Thankyou Hayley. I had forgotten how quickly the effects can occur. Had my first injections today and was sick all afternoon. Very much hoping this is just an initial reaction. Don’t fancy that every day! I feel more settled now and have eaten. Yes, I am concentrating on getting through this first cycle and trying not to look ahead too much. As you say, I am at home and for that I am very thankful.
Jane
Hello. I have completed my first round of chemo and doing ok. One more round before I find out if it is showing any signs of doing the job successfully. If it gets me into remission, I will be faced with new choices. One of them could be a 2nd stem cell transplant with new donor. In order to see if there is any advice or help on the forum about this, I have started a new discussion with that title. I am hoping there is someone who has experience of this, either personally or professionally. I have never met anyone yet who has done it twice, although there must be some! It would be helpful to hear about this to help me make the decision as to whether to go for it or not, should this be an option.
Hi my name is Joanna but I liked to b called Jo I am 18 months post transplant and I am having trouble wiv my tiredness I have a gd nite sleep but then I feel tired still plus wen I do little things like walkin or cleanin even then I feel tired plays I do work but also that takes a lot out of me so cud u help me plz thanx x
I think tiredness and fatigue is something that takes some getting used to and affects us all differently. Some of us may recover to near where we were before getting ill and others may struggle. I guess its just the way our bodies react to what they’ve been through and how well they recover.
I’m sure all of us would say we are not truly as fit as we were beforehand and I’ve heard the term a ‘new normal’ being used many times. We need to understand what our capabilities are post transplant and adjust accordingly, realising that we perhaps do get tired more easily.

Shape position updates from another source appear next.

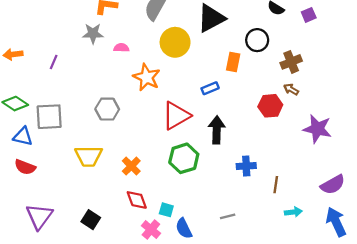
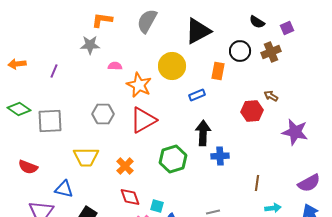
yellow circle: (175, 42) -> (172, 66), moved
pink semicircle: (121, 48) -> (115, 66), moved
brown cross: (291, 62) -> (271, 52), moved
red triangle: (176, 116) -> (143, 120), moved
blue triangle: (23, 136) -> (64, 189), moved
blue cross: (246, 166) -> (220, 156), moved

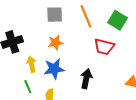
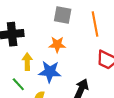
green line: (28, 87) -> (18, 84), turned -32

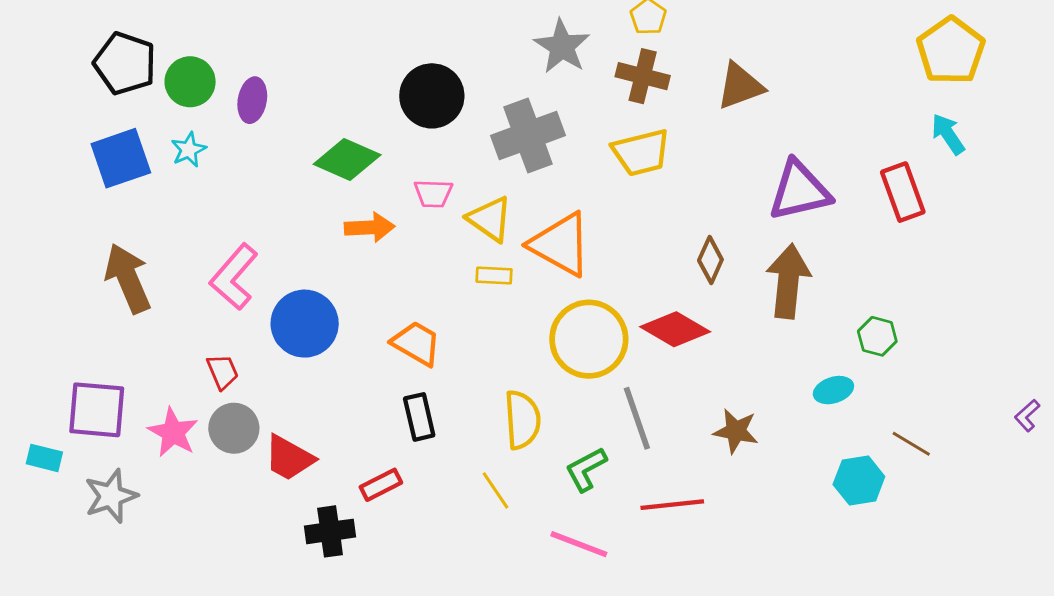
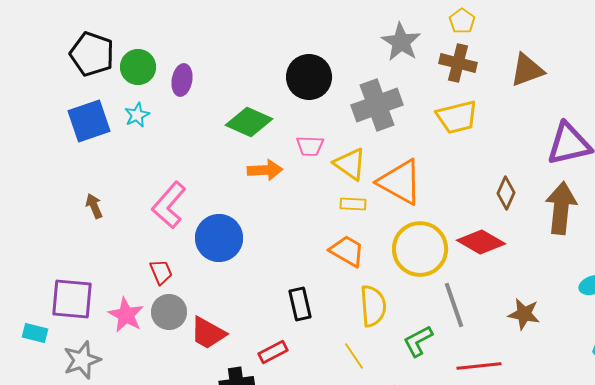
brown arrow: (128, 278) -> (94, 206), size x0.5
orange trapezoid: (416, 343) -> (347, 251), moved

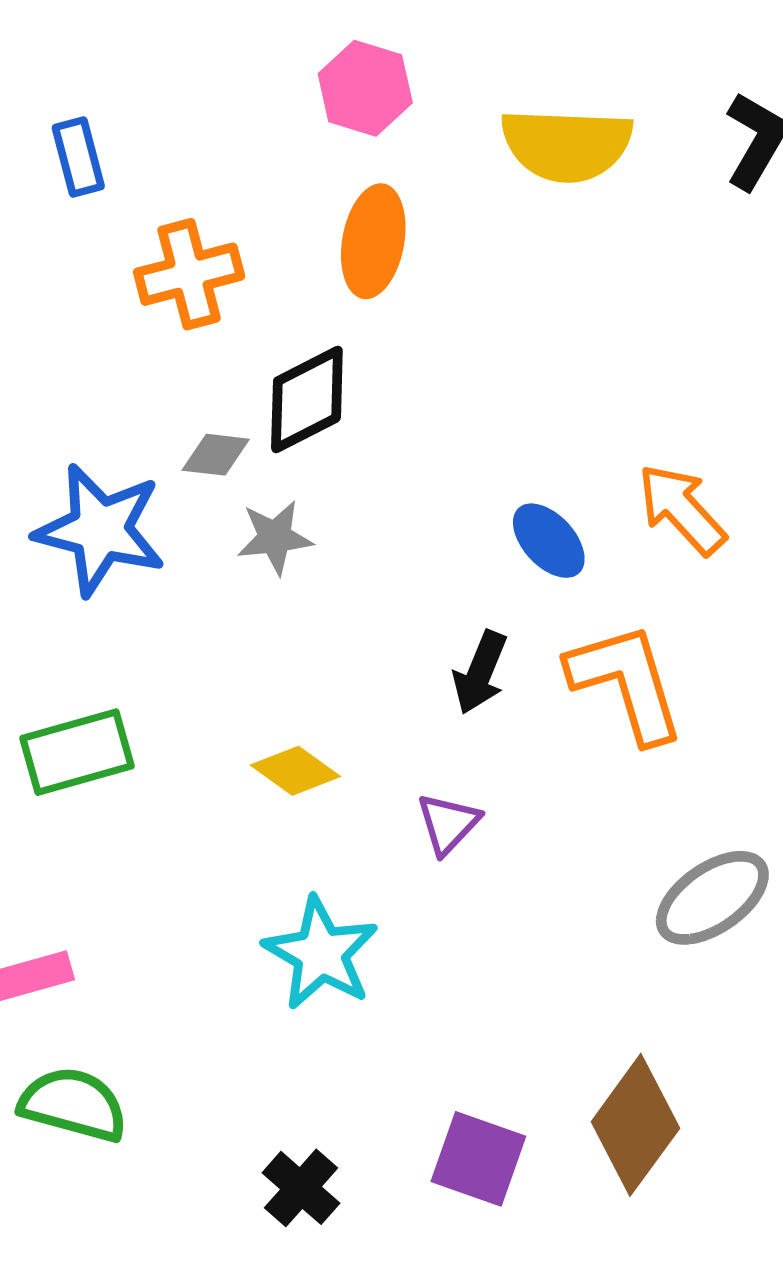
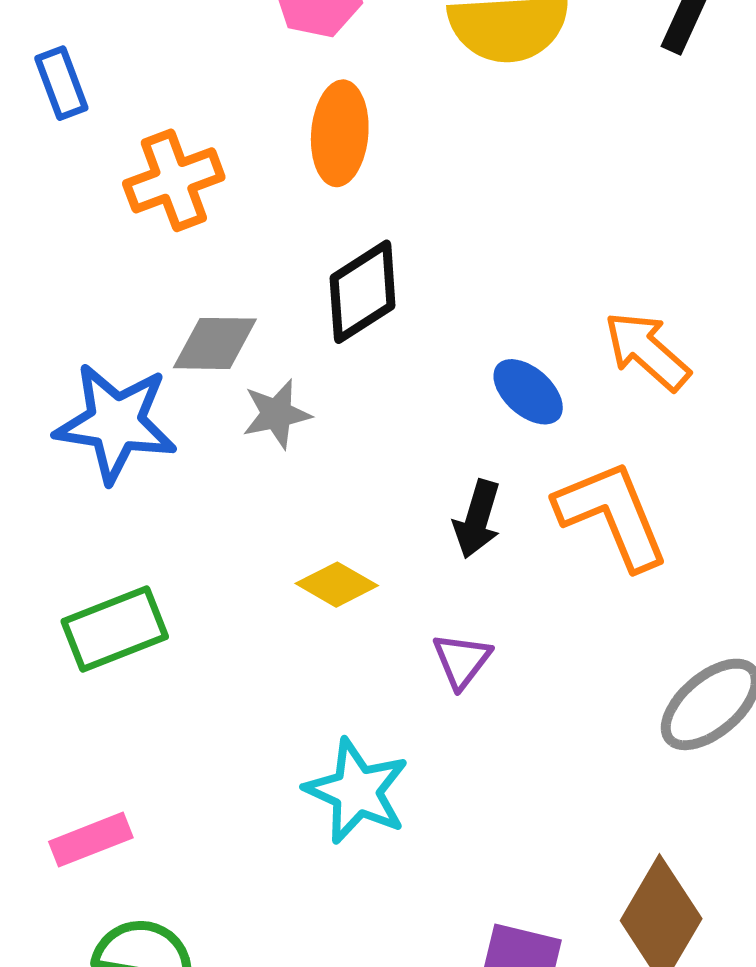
black diamond: (307, 399) -> (363, 292), moved
gray diamond: (216, 455) -> (215, 343), size x1.4
yellow diamond: (295, 771) -> (337, 585), moved

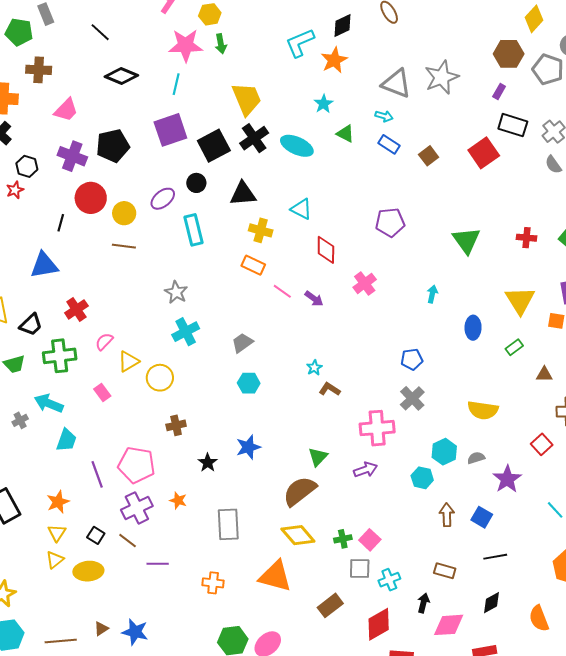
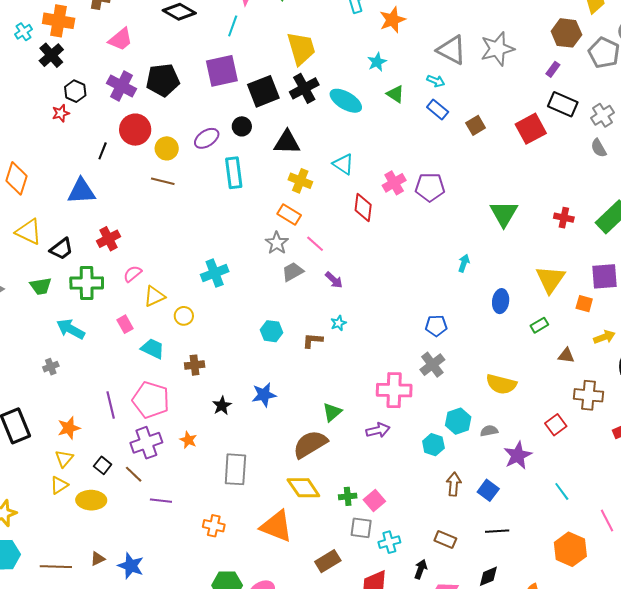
pink cross: (365, 283) -> (394, 183), moved
gray star: (176, 292) -> (277, 243), moved
purple arrow: (314, 299) -> (334, 280), moved
gray trapezoid: (242, 343) -> (293, 272), moved
yellow circle: (160, 378) -> (184, 316), size x0.7
brown L-shape: (330, 389) -> (313, 340), moved, turned -35
gray cross: (20, 420) -> (51, 367), moved
cyan trapezoid: (66, 440) -> (153, 349), moved, turned -90

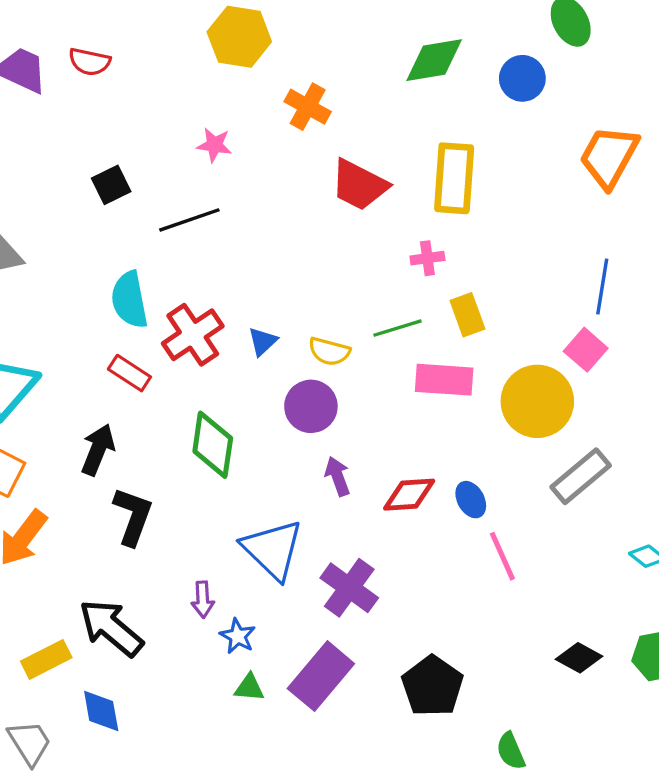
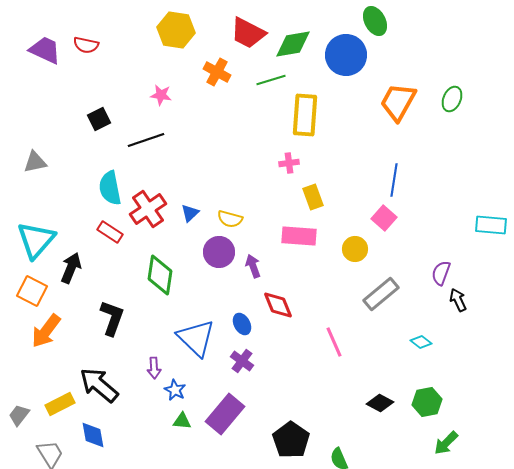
blue circle: (522, 78) -> (346, 55), size x1.5
red trapezoid: (359, 185) -> (248, 33), moved
green line: (397, 328) -> (271, 80), moved
yellow circle: (537, 401) -> (355, 249), size x0.6
black arrow: (98, 450) -> (71, 268), moved
purple arrow: (338, 476) -> (253, 266), moved
red diamond: (409, 495) -> (278, 305), turned 72
blue ellipse: (471, 500) -> (242, 324), moved
purple cross: (349, 588) -> (242, 361), size x0.7
black pentagon: (432, 686) -> (291, 440), moved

I know that I get out of breath more easily than I did before and I’m almost 5 years post transplant.
At 18 months you are still getting there and you may still see some improvement as time goes on so I would say try not to get too frustrated. Rest when you need it and try not to push yourself too hard. Learn your limitations and try to adjust to suit what you can and can’t do. As time goes on and your recovery becomes more complete you may get less tired.
Hello Jo. Even after 2 and a half years I found myself still easily getting tired. Try not to worry too much about it. Try to pace yourself - like Steve has said - rest when you need to. Your body will tell you. I find some days I am just naturally doing more, because I can…then other days I need to rest more. It took me a long time not to feel bad about that, but as time goes on, it certainly is getting easier to accept. It was helpful to me to know that it is the same for others, and I hope it will encourage you, too.